During the 2009 Annual Conference a new ministry priority was introduced for the North Alabama Conference. Missions was added to the priorities of New Congregations, Natural Church Development, Effective Leadership for the 21st Century and Empowering a New Generation of Christians. All five of these priorities are meant to help the Conference order and focus its work to fulfill its vision of Every church challenged and equipped to grow more disciples of Jesus Christ by taking risks and changing lives.
This new priority was introduced during the Connectional Ministries report on Friday afternoon of Conference. Rev. Matt Lacey, Director of Mission and Advocacy explained during the report, “God is certainly moving among us, and it is demanded of our faith that we move in the world as well. Because of this, the North Alabama Conference in 2009 is making missions a conference-wide priority. This priority will seek to engage churches, individuals, laity, and clergy within the conference, and empower them to move within and outside the conference.”
Bishop Willimon explained that while missions has always been a part of the Methodist movement and has been implied in the other four priorities of the Conference, it was after he had conversations with many young leaders in the Conference he understood the importance of the Conference specifically developing a new priority of missions to complete the picture of the current four priorities.
Beginning in 2010, this new Conference priority will be reflected in the Weekly Benchmark report.
Rev. Matt Lacey explains.
Starting January 2010, churches from the North Alabama Conference will be asked to report two additional numbers through the conference weekly benchmark report. These numbers will gauge the health of churches in, arguably, the most important field in which churches should be involved: missions and outreach.
The dashboard will ask each church two new questions: “How many people within your congregation were involved in acts of outreach this week?” and “How many people outside of your congregation were you in outreach to this week?”
While these questions may be open-ended, and the ability to quantify acts of outreach may be difficult, they will serve to frame the work of the churches in the annual conference in a way other than attendance numbers or professions of faith. This will also allow our small churches, which work incredibly hard in the mission field and are leaders in creative new ways in outreach ministry, a chance to shine across the conference.

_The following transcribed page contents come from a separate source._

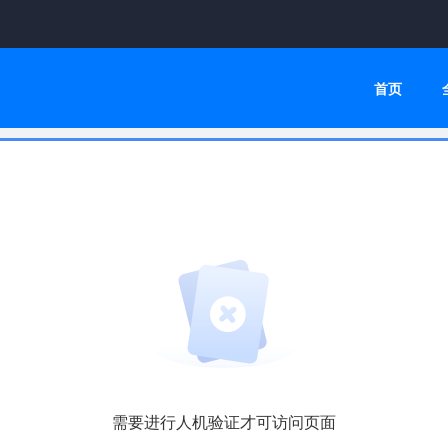
首页
需要进行人机验证才可访问页面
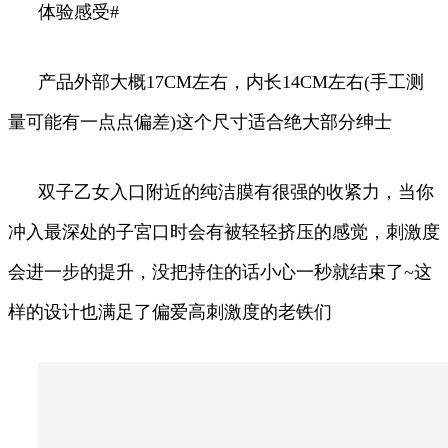
体验感受#
产品外部大概17CM左右，内长14CM左右(手工测
量可能有一点点偏差)这个尺寸适合绝大部分绅士
双子乙女入口附近的纯洁膜有很强的收紧力，当你
冲入最深处的子宮口时会有被轻轻挤压的感觉，刺激度
会进一步的提升，没把持住的话小心一秒就结束了~这
样的设计也满足了偏爱高刺激度的老铁们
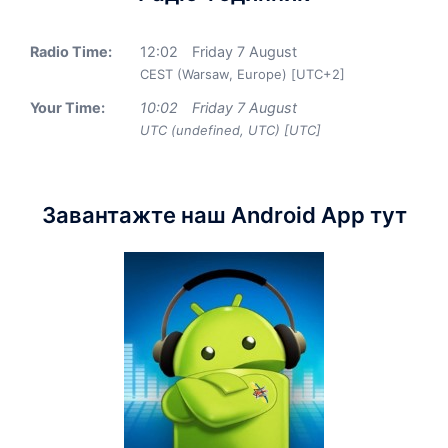
Radio Time:
12
:
02
Friday 7 August
CEST (Warsaw, Europe) [UTC+2]
Your Time:
10
:
02
Friday 7 August
UTC (undefined, UTC) [UTC]
Завантажте наш Android App тут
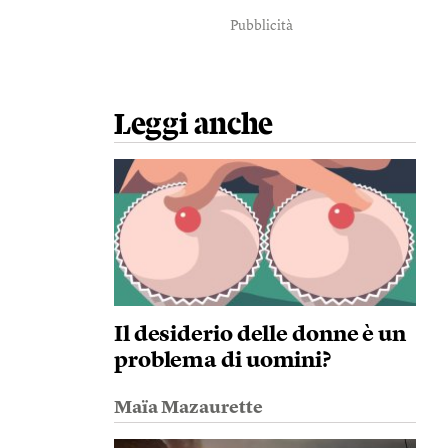
Pubblicità
Leggi anche
Il desiderio delle donne è un
problema di uomini?
Maïa Mazaurette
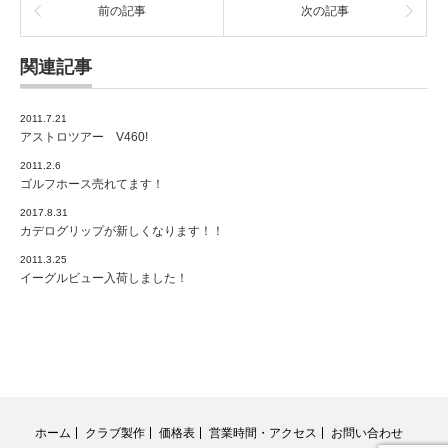
前の記事
次の記事
関連記事
2011.7.21
アストロツアー V460!
2011.2.6
ゴルフホース売れてます！
2017.8.31
カデログリップが新しくなります！！
2011.3.25
イーグルビュー入荷しました！
ホーム
クラブ製作
価格表
営業時間・アクセス
お問い合わせ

Hopefully, these questions will also serve as an invitation to conversation among the conference; namely, “what exactly counts as an act of outreach?” As the Director of Mission and Advocacy I will welcome these questions, emails, phone calls, and conversations among our churches.
Here are some examples of ways churches are reaching out in service:
- Food Pantries
- Utility Assistance
- Homeless Ministries
- Boy Scouts of America
- Divorcee Ministries
- AIDS Outreach
- Community Childcare
- Housing Assistance
- United Methodist Women and Men Mission Drives
- Disaster Response Donations
- Meals on Wheels
- Ethnic Ministries
- Community Meals/Meetings
- Mission trips and Mission work days
I hope that the pastors, laity, and churches across the conference will see this as an exciting time to take initiative and heed Christ’s call to “go and make disciples of Jesus Christ” by serving their local communities as well as those around the world.
Bishop Willimon adds, “This is an exciting new development for us. North Alabama has an historic commitment to missions at home and abroad. Our churches are doing some fantastic work, but often their mission involvement goes unnoted. This innovation, led by Matt Lacey, is a great step forward in making missions a true priority for us.”
To help prepare your congregation to best answer these two new weekly benchmark questions, here are some ideas of how you can keep track of how many people within your congregation were involved in acts of outreach and how many people outside of you were in outreach to.
Rev. Lacey adds, “I believe most congregations already keep track of their outreach ministries. Congregations often celebrate how many meals they provided, how many families they served during Christmas or how many flood buckets they have packed.”